Полька же, «рябая» и в едва исполнившиеся 19 лет почти «перестарок», которую «не отстоял» родной отец (не захотел он вдруг отпускать из дому дочь-няньку для малолетних, а без его воли младшая не смогла бы выйти замуж раньше старшей!), от «позора» уехала из деревни сразу же после «Красной горки», отгуляв-отплакав на свадьбе сестры.
Сашка в храме, под венцом, хороша была «как андел небесный», в паре с красивым женихом Иваном, Полькиным ведь бывшим женихом, шептались бабы.
Поля бросила отца с братьями одних, «без хозяйки», и тем самым отомстила слабовольному тяте, пожелав ему, не без злорадства, самому еще успеть жениться на молодой.
А уехала она аж в самую Москву, «к дядьке Кузьме», младшему брату своего отца, в няньки к его ребенку.
Часть 2. Москва, Главпочтамт
Дядя Кузьма Иванович, приехавший на свадьбу младшей своей «племяшки» и неожиданно забравший с собой в Москву старшую племянницу, и не просто так, а по сговору с братом, «за лошадь», жил с молодой своей женой, двумя маленькими дочками и новорожденным сыном в самом центре Москвы, в Потаповском переулке, близ Главпочтамта на Чистых Прудах.
Жил он с молодой семьей совместно с родителями жены в бревенчатом на каменном цоколе двухэтажном домике своего тестя – дьякона церкви Фрола и Лавра, – лошадиных покровителей, той самой маленькой неприметной церквушки, что стоит в одном дворе с высокой розовой красавицей – Меньшиковой башней, – и занимался почтовым «извозом». Домик дьякона построен был прямо на дворе огромной почтамтовской конюшни, окнами в переулок, а задним крыльцом выходил «в аккурат насупротив огромадной навозной кучи», и как ее ни убирали каждое утро и вечер, отвозя длинными и глубокими железными повозками конские яблоки, смешанные с соломой и опилками, как ни застилали большими деревянными коробами, куча росла и росла, и запах распространяла на все близлежащие улицы.

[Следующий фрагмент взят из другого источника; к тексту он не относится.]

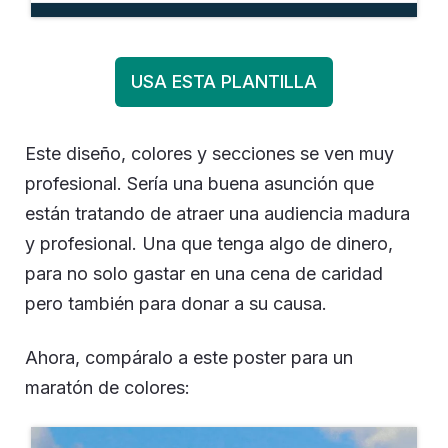
USA ESTA PLANTILLA
Este diseño, colores y secciones se ven muy
profesional. Sería una buena asunción que
están tratando de atraer una audiencia madura
y profesional. Una que tenga algo de dinero,
para no solo gastar en una cena de caridad
pero también para donar a su causa.
Ahora, compáralo a este poster para un
maratón de colores: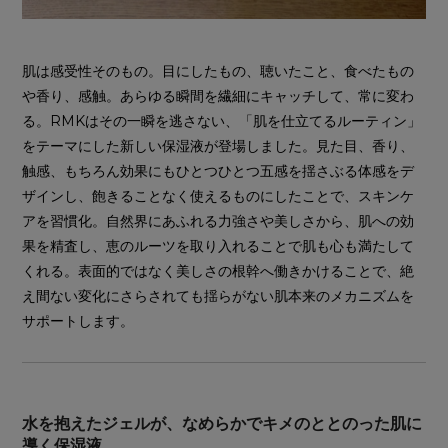
肌は感受性そのもの。目にしたもの、聴いたこと、食べたもの
や香り、感触。あらゆる瞬間を繊細にキャッチして、常に変わ
る。RMKはその一瞬を逃さない、「肌を仕立てるルーティン」
をテーマにした新しい保湿液が登場しました。見た目、香り、
触感、もちろん効果にもひとつひとつ五感を揺さぶる体感をデ
ザインし、飽きることなく使えるものにしたことで、スキンケ
アを習慣化。自然界にあふれる力強さや美しさから、肌への効
果を精査し、恵のルーツを取り入れることで肌も心も満たして
くれる。表面的ではなく美しさの根幹へ働きかけることで、絶
え間ない変化にさらされても揺らがない肌本来のメカニズムを
サポートします。
水を抱えたジェルが、なめらかでキメのととのった肌に
導く保湿液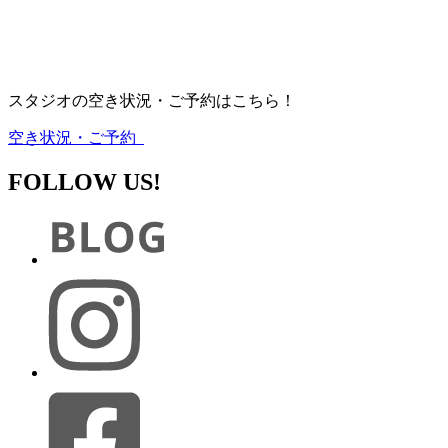
スタジオの空き状況・ご予約はこちら！
空き状況・ご予約
FOLLOW US!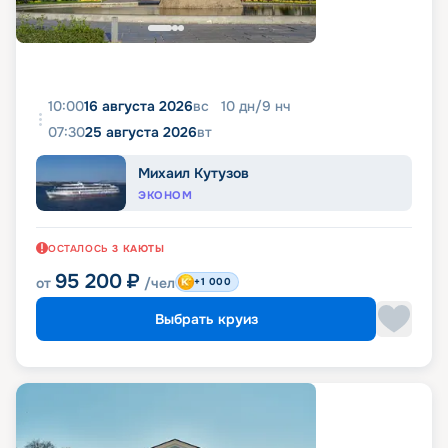
10:00
16 августа 2026
вс
10
дн
/
9
нч
07:30
25 августа 2026
вт
Михаил Кутузов
ЭКОНОМ
ОСТАЛОСЬ
3
КАЮТЫ
95 200
₽
от
/чел
+1 000
Выбрать круиз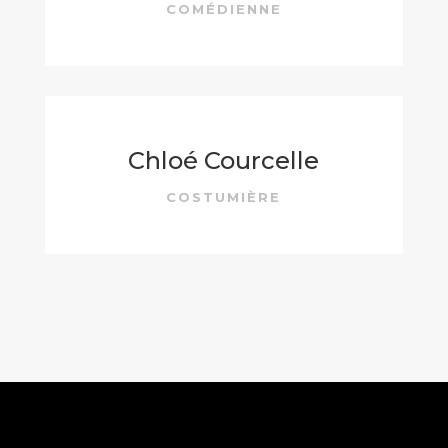
COMÉDIENNE
Chloé Courcelle
COSTUMIÈRE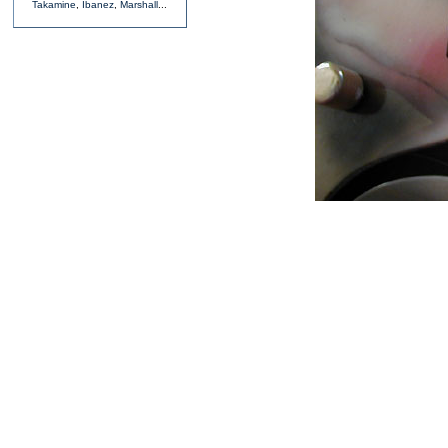
Takamine
,
Ibanez
,
Marshall
...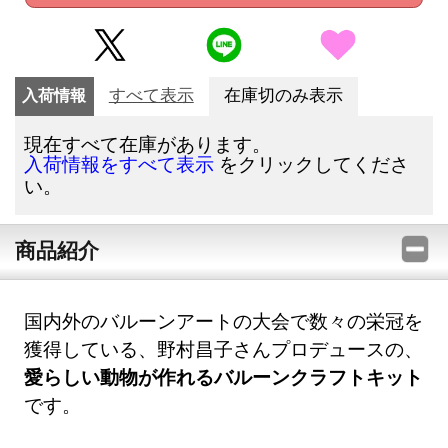
入荷情報
すべて表示
在庫切のみ表示
現在すべて在庫があります。
をクリックしてくださ
入荷情報をすべて表示
い。
商品紹介
国内外のバルーンアートの大会で数々の栄冠を
獲得している、野村昌子さんプロデュースの、
愛らしい動物が作れるバルーンクラフトキット
です。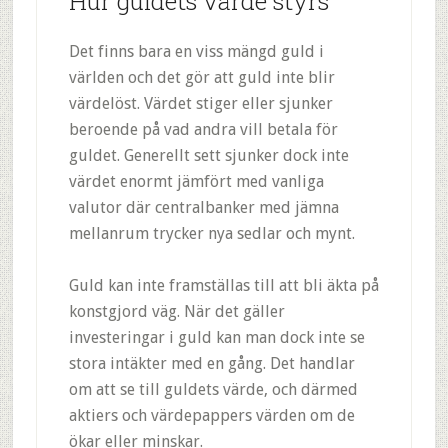
Hur guldets värde styrs
Det finns bara en viss mängd guld i
världen och det gör att guld inte blir
värdelöst. Värdet stiger eller sjunker
beroende på vad andra vill betala för
guldet. Generellt sett sjunker dock inte
värdet enormt jämfört med vanliga
valutor där centralbanker med jämna
mellanrum trycker nya sedlar och mynt.
Guld kan inte framställas till att bli äkta på
konstgjord väg. När det gäller
investeringar i guld kan man dock inte se
stora intäkter med en gång. Det handlar
om att se till guldets värde, och därmed
aktiers och värdepappers värden om de
ökar eller minskar.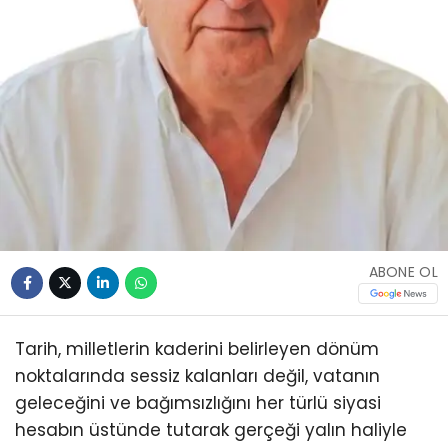
ABONE OL
Tarih, milletlerin kaderini belirleyen dönüm
noktalarında sessiz kalanları değil, vatanın
geleceğini ve bağımsızlığını her türlü siyasi
hesabın üstünde tutarak gerçeği yalın haliyle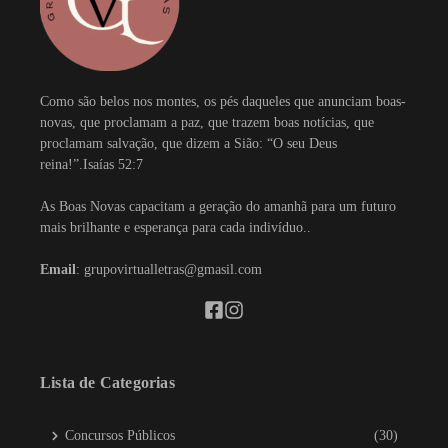
Como são belos nos montes, os pés daqueles que anunciam boas-
novas, que proclamam a paz, que trazem boas notícias, que
proclamam salvação, que dizem a Sião: “O seu Deus
reina!”.Isaías 52:7
As Boas Novas capacitam a geração do amanhã para um futuro
mais brilhante e esperança para cada indivíduo..
Email
: grupovirtualletras@gmasil.com
Lista de Categorias
Concursos Públicos
(30)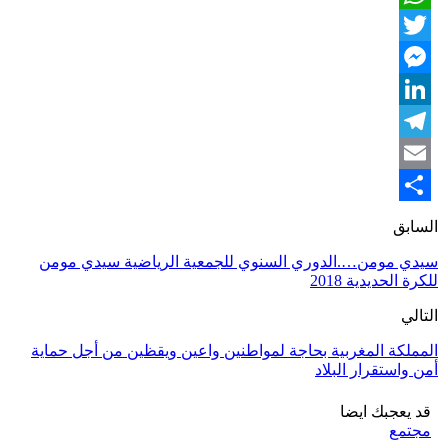
WhatsApp
Twitter
Messenger
LinkedIn
Telegram
Email
Share
السابق
سيدي مومن….الدوري السنوي للجمعية الرياضية سيدي مومن
للكرة الحديدية 2018
التالي
المملكة المغربية بحاجة لمواطنين واعين ويقظين من أجل حماية
أمن واستقرار البلاد
قد يعجبك ايضا
مجتمع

У дяди Кузьмы смолоду оказалась своя лошадь, молодая, спокойная и выносливая, доставшаяся ему в наследство от умершего в Орле отца, и на этой лошади Кузьма и уехал пять лет тому искать работу в Москве. Сразу после смерти вдового отца оба брата решили продать отцовский дом в Орле и жить там, где найдут себе работу. Другую отцовскую лошадь, норовистую упряжную кобылку, взял себе брат Василий, ставший деревенским мельником.
Теперь Кузьма возвращался домой «с песнями» – и вместе с бесплатной нянькой Пелагеей, и на новой коняге, которую отдал ему в обмен на прежнюю, заезженную в городе тяжелой почтовой работой клячу, старший брат. Лошадь эта новая была замечательная, и осталась в памяти Пелагеи на всю жизнь. Это был молоденький жеребец. Отец Поли два года назад оставил новорожденного жеребенка себе, не стал, как обычно, продавать, потому что кобылку его мельничную покрыл тем летом чистых кровей орловский тяжеловоз, на котором привезли на поповскую мельницу зерно от самого князя.
Жеребенка назвали Соколик, он вырос крупный, но ладный и статный, «гнедой со звездой» и с легкой лохматинкой над задними бабками. Вот из-за этого-то Соколика дядя Кузьма и взял к себе дочь брата «на кошт».
Полька заступила в няньки ранним летом 1914 года. Она забрала с собой из деревни все свое приданое до нитки: пять «штук» миткаля, три локтя кружев самовязанных, две юбки шерстяных клетчатых «тульских», три юбки нижних «простых», но с кружевами, одну понёву, два плата козьих пуховых, темный и белый, перину «перовую», подушку пуховую и одеяло стёганое сатиновое. Чулки бумажные, чулки шерстяные, душегрейку белую овчинную. А еще она взяла маленькую материнскую иконку Николая-Угодника в окладе серебром. Молча, сняла «с-под кивота, и баста».